By far the most frustrating thing about Barack Obama’s presidency, whatever your ideology, is its politics of contradiction. This is an administration as comfortable engineering an informal amnesty as it is deporting unlawful immigrants in record numbers—an administration as stubborn in trying to end our Bush-era wars as it is stubborn in expanding America’s military footprint.
But for all the executive two-facedness, the president’s most egregious hypocrisy has afflicted his approach to illegal drugs. Nowhere are the costs and shortcomings of his allegedly pragmatic approach more on display than in the confused, conflicted world of marijuana law.
Just two weeks after signing legislation that leaves states to pursue their own rules on medical pot, Obama’s Department of Justice has filed a strenuous defense of the drug’s Schedule I classification—the same category reserved for heroin.
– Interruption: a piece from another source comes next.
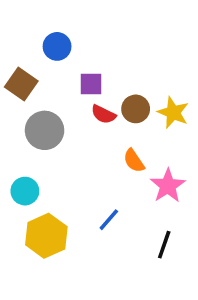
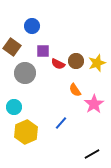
purple square: (91, 84) -> (43, 51), moved
yellow star: (173, 112) -> (97, 63), turned 30
black line: (164, 245) -> (92, 154), moved, turned 42

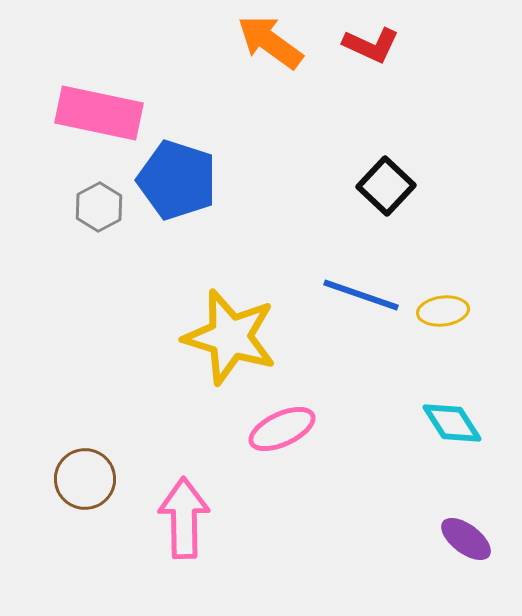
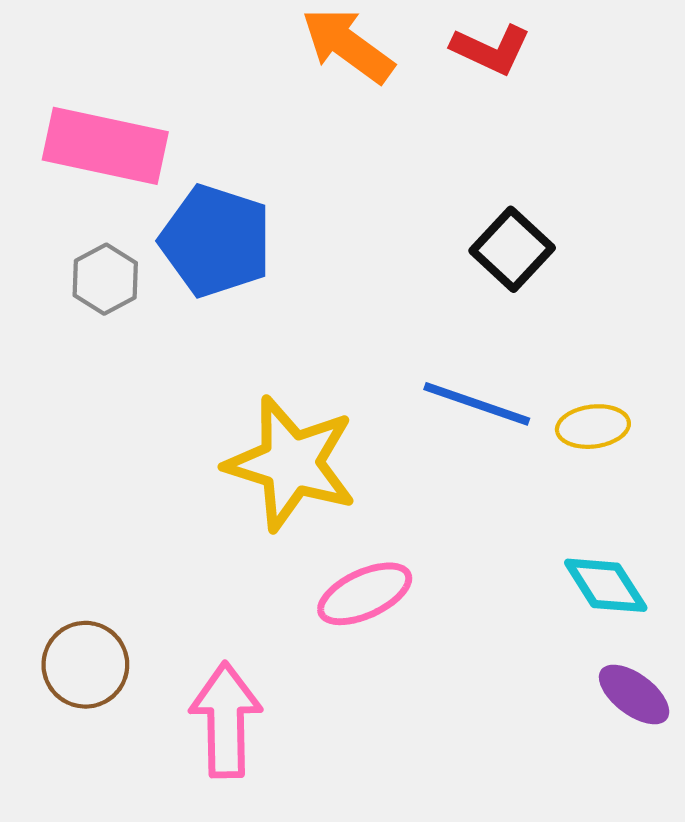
purple ellipse: (466, 539) -> (634, 694), moved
According to the Justice Department, “this psychoactive, addictive drug is not accepted as safe for medical use at this time, even with medical supervision,” in the words of Assistant U.S. Attorney Gregory Broderick of the Eastern District of California.
The president’s critics, accustomed to bemoaning his abuse of executive power, are now confronted with an act of sheer foolishness.
It is bad enough that pot’s Schedule I classification is an enshrinement of ridiculous, bogus prejudices, twisted further by a legal history wherein 19th-century defense attorneys eyed marijuana intoxication as a rough-and-ready insanity defense.
Worse, the preservation of pot’s Schedule I status fiercely undermines whatever’s left of the rule of law when it comes to weed. However proper it may be to allow the states some leeway as laboratories of drug democracy, the chaotic regimes arising in jurisdictions with semi- and quasi-legalized marijuana are made malevolent by the maintenance of federal laws that directly oppose permissive reforms. It is now clear in Colorado, for instance, that medical and black-market pot has the upper hand over the legitimate marijuana business. Doubling down on Schedule I is, at best, a deranged way to push Americans away from “medical,” and toward recreational, use.
Alas, it is par for the course for the president, whose public comments on drugs—especially given his well-known personal pot history—have consistently failed to compute with his own policies. As Jacob Sullum recounts at Forbes, Obama has dubbed the war on drugs “an utter failure,” yet laughed out loud at the notion of legalizing marijuana; he has informed Jake Tapper that “[w]hat is and isn’t a Schedule I narcotic is a job for Congress. It’s not something by ourselves that we start changing.” That’s rich coming from the guy who made virtually identical remarks about immigration law, only to leap over Congress when the political fancy struck.
It’s even more puzzling considering that Eric Holder himself, in one of his final public pronouncements before announcing his intention to resign as attorney general, opined that the wisdom of reclassification was “certainly a question that we need to ask ourselves.” Yet not even Holder avowed, as Sullum indicates, that the executive branch really does possess the authority to move the regulatory needle away from Schedule I.
And so the same creeping rot of the rule of law that the administration has inflicted on immigration now bedevils our drug laws. This isn’t an abstract issue relevant only to constitutional obsessives. It’s a basic principle of ordered liberty that arises from even deeper foundations than our founding document. When the laws are in such discord and conflict as our drug laws are now, the enforcement of the law becomes of necessity an exercise in executive whim—compounding the capriciousness of arbitrary, selective application that Obama has made so conspicuous in his approach to governance.
At a time when the legitimacy and uniformity of government coercion has come into deep question among urban blacks in addition to suburban whites, the president needs to realize that in dithering on marijuana law he is playing with fire. His haphazard and contradictory mismanagement of America’s shift toward pot reform lends dangerous credence to the growing sense that our government no longer cares to guarantee our equal protection under the law.
Perhaps most puzzling of all, Obama’s evident willingness to use policy as a political weapon has failed to spur him out ahead of congressional Republicans. Obama could announce his intention to reclassify pot. He could deliver a quick, effective speech, or hold a proper press conference. He could order the Justice Department to begin the necessary regulatory work. Or (horrors) he could reach out to congressional leaders in both parties to pursue bipartisan legislation. But he hasn’t. And it doesn't seem he will.
Especially given Sen. Rand Paul’s degree of power, the president has given the GOP the rare, momentous opportunity to score a coup in the presidential preseason by rescheduling marijuana. “Even conservatives,” as enterprising Republicans could reasonably explain, “understand that marijuana use ought to be punished more leniently than heroin use, even if it ought to remain illegal. It’s more than smart politics. It’s common sense.”
What a presidential legacy that would be.